Task instructions
When a line in the data below includes "warum", pick it out and copy it.

Segment Start: Data for the task

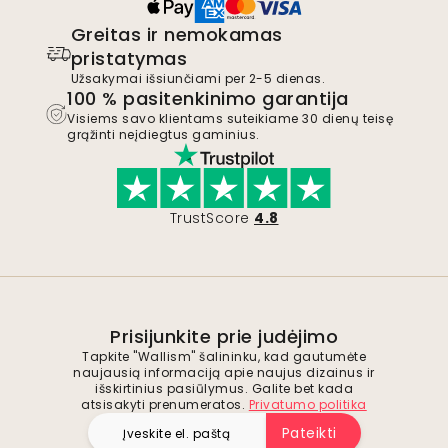
Greitas ir nemokamas
pristatymas
Užsakymai išsiunčiami per 2-5 dienas.
100 % pasitenkinimo garantija
Visiems savo klientams suteikiame 30 dienų teisę
grąžinti neįdiegtus gaminius.
TrustScore
4.8
Prisijunkite prie judėjimo
Tapkite "Wallism" šalininku, kad gautumėte
naujausią informaciją apie naujus dizainus ir
išskirtinius pasiūlymus. Galite bet kada
atsisakyti prenumeratos.
Privatumo politika
Pateikti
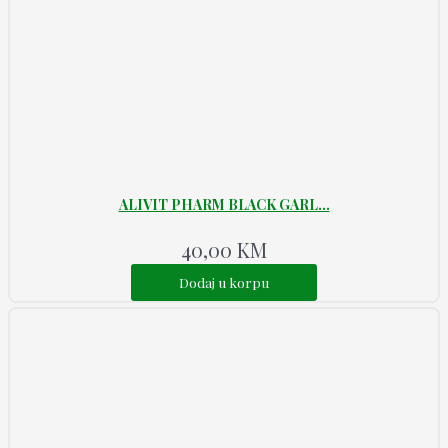
ALIVIT PHARM BLACK GARL...
40,00
KM
Dodaj u korpu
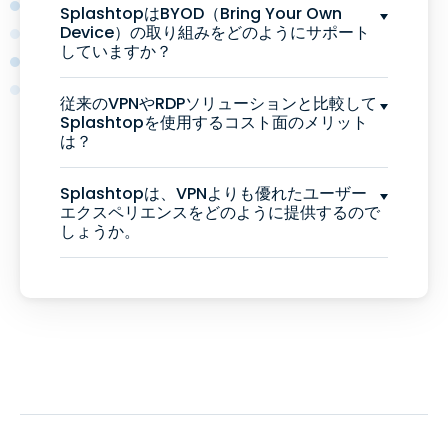
SplashtopはBYOD（Bring Your Own
Device）の取り組みをどのようにサポート
していますか？
従来のVPNやRDPソリューションと比較して
Splashtopを使用するコスト面のメリット
は？
Splashtopは、VPNよりも優れたユーザー
エクスペリエンスをどのように提供するので
しょうか。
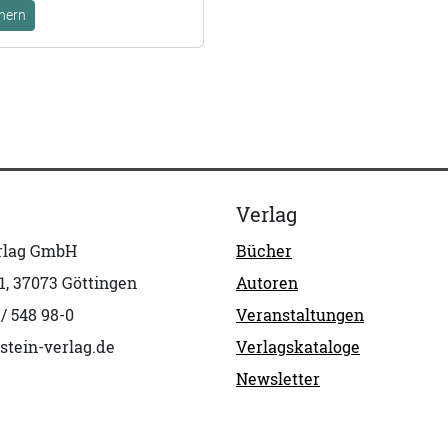
hern
Verlag
erlag GmbH
Bücher
1, 37073 Göttingen
Autoren
 / 548 98-0
Veranstaltungen
stein-verlag.de
Verlagskataloge
Newsletter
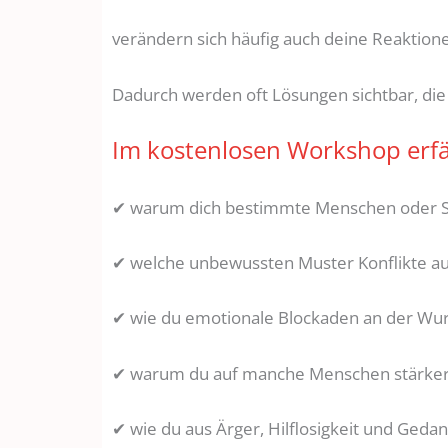
verändern sich häufig auch deine Reaktione
Dadurch werden oft Lösungen sichtbar, die
Im kostenlosen Workshop erfä
✔ warum dich bestimmte Menschen oder Sit
✔ welche unbewussten Muster Konflikte a
✔ wie du emotionale Blockaden an der Wur
✔ warum du auf manche Menschen stärker r
✔ wie du aus Ärger, Hilflosigkeit und Geda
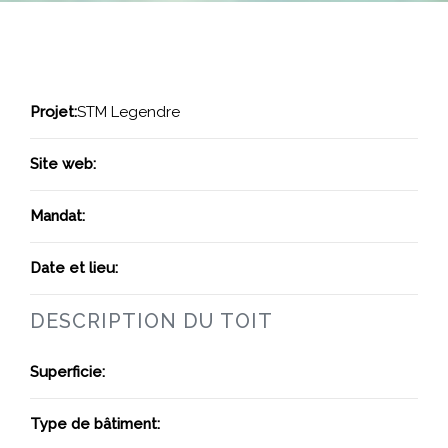
Projet:
STM Legendre
Site web:
Mandat:
Date et lieu:
DESCRIPTION DU TOIT
Superficie:
Type de bâtiment:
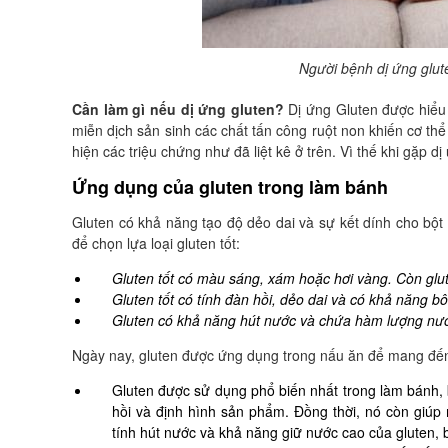
Người bệnh dị ứng glut
Cần làm gì nếu dị ứng gluten?
Dị ứng Gluten được hiểu 
miễn dịch sản sinh các chất tấn công ruột non khiến cơ thể
hiện các triệu chứng như đã liệt kê ở trên. Vì thế khi gặp 
Ứng dụng của gluten trong làm bánh
Gluten có khả năng tạo độ dẻo dai và sự kết dính cho bộ
để chọn lựa loại gluten tốt:
Gluten tốt có màu sáng, xám hoặc hơi vàng. Còn glu
Gluten tốt có tính đàn hồi, dẻo dai và có khả năng b
Gluten có khả năng hút nước và chứa hàm lượng nư
Ngày nay, gluten được ứng dụng trong nấu ăn để mang đến
Gluten được sử dụng phổ biến nhất trong làm bánh,
hồi và định hình sản phẩm. Đồng thời, nó còn giú
tính hút nước và khả năng giữ nước cao của gluten, 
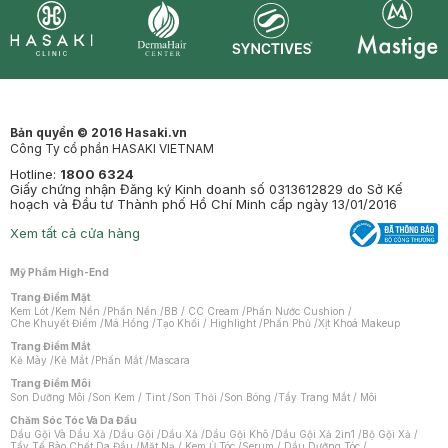
Synctives
Clinic
Dermahair
Mastige
Bản quyền © 2016 Hasaki.vn
Công Ty cổ phần HASAKI VIETNAM
Hotline:
1800 6324
Giấy chứng nhận Đăng ký Kinh doanh số 0313612829 do Sở Kế
hoạch và Đầu tư Thành phố Hồ Chí Minh cấp ngày 13/01/2016
Xem tất cả cửa hàng
Mỹ Phẩm High-End
Trang Điểm Mặt
Kem Lót
/
Kem Nền
/
Phấn Nền
/
BB / CC Cream
/
Phấn Nước Cushion
/
Che Khuyết Điểm
/
Má Hồng
/
Tạo Khối / Highlight
/
Phấn Phủ
/
Xịt Khoá Makeup
Trang Điểm Mắt
Kẻ Mày
/
Kẻ Mắt
/
Phấn Mắt
/
Mascara
Trang Điểm Môi
Son Dưỡng Môi
/
Son Kem / Tint
/
Son Thỏi
/
Son Bóng
/
Tẩy Trang Mắt / Môi
Chăm Sóc Tóc Và Da Đầu
Dầu Gội Và Dầu Xả
/
Dầu Gội
/
Dầu Xả
/
Dầu Gội Khô
/
Dầu Gội Xả 2in1
/
Bộ Gội Xả
/
Tẩy Tế Bào Chết Da Đầu
/
Mặt Nạ / Kem Ủ Tóc
/
Serum / Dầu Dưỡng Tóc
/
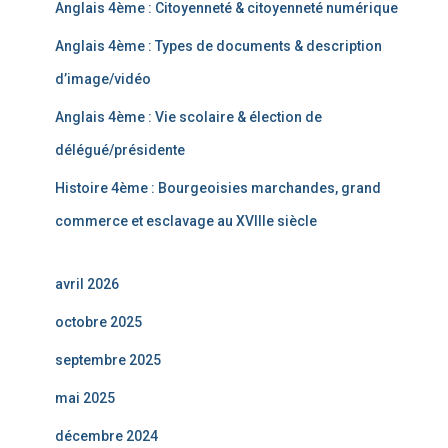
Anglais 4ème : Citoyenneté & citoyenneté numérique
Anglais 4ème : Types de documents & description
d’image/vidéo
Anglais 4ème : Vie scolaire & élection de
délégué/présidente
Histoire 4ème : Bourgeoisies marchandes, grand
commerce et esclavage au XVIIIe siècle
avril 2026
octobre 2025
septembre 2025
mai 2025
décembre 2024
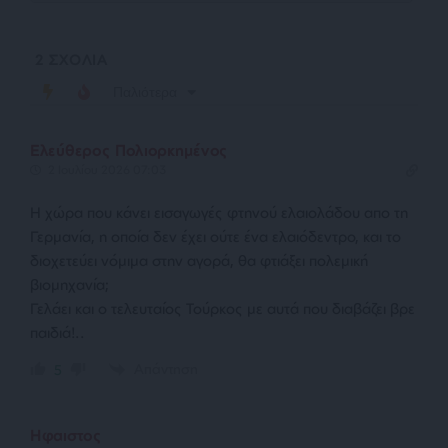
2
ΣΧΟΛΙΑ
Παλιότερα
Ελεύθερος Πολιορκημένος
2 Ιουλίου 2026 07:03
Η χώρα που κάνει εισαγωγές φτηνού ελαιολάδου απο τη
Γερμανία, η οποία δεν έχει ούτε ένα ελαιόδεντρο, και το
διοχετεύει νόμιμα στην αγορά, θα φτιάξει πολεμική
βιομηχανία;
Γελάει και ο τελευταίος Τούρκος με αυτά που διαβάζει βρε
παιδιά!..
Απάντηση
5
Ηφαιστος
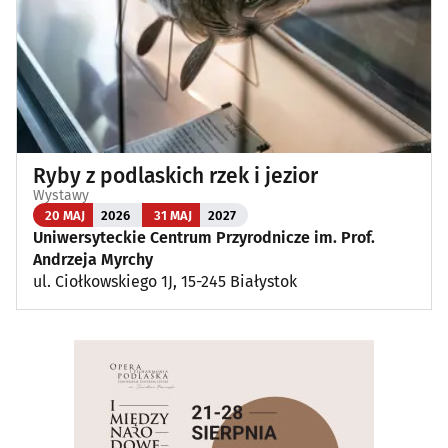
Ryby z podlaskich rzek i jezior
Wystawy
20 MAJ
2026
31 MAJ
2027
Uniwersyteckie Centrum Przyrodnicze im. Prof.
Andrzeja Myrchy
ul. Ciołkowskiego 1J, 15-245 Białystok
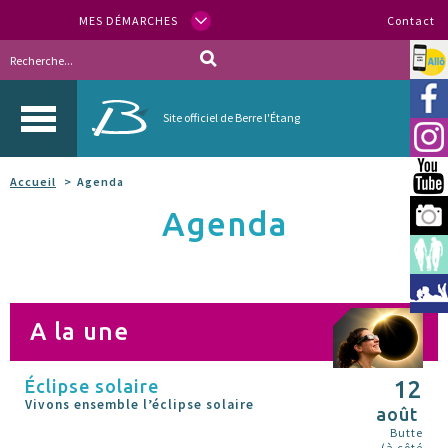
MES DÉMARCHES
Contact
Allo
Vill
Site officiel de Berre l'Étang
Inst
You
Accueil
Agenda
Agenda
Berr
Espa
Méd
A la une
Éclipse solaire
12
Vivons ensemble l’éclipse solaire
août
Butte
(à côté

Segment End: Data for the task

Result for this exercise
✔ warum dich bestimmte Menschen oder Sit
✔ warum du auf manche Menschen stärker r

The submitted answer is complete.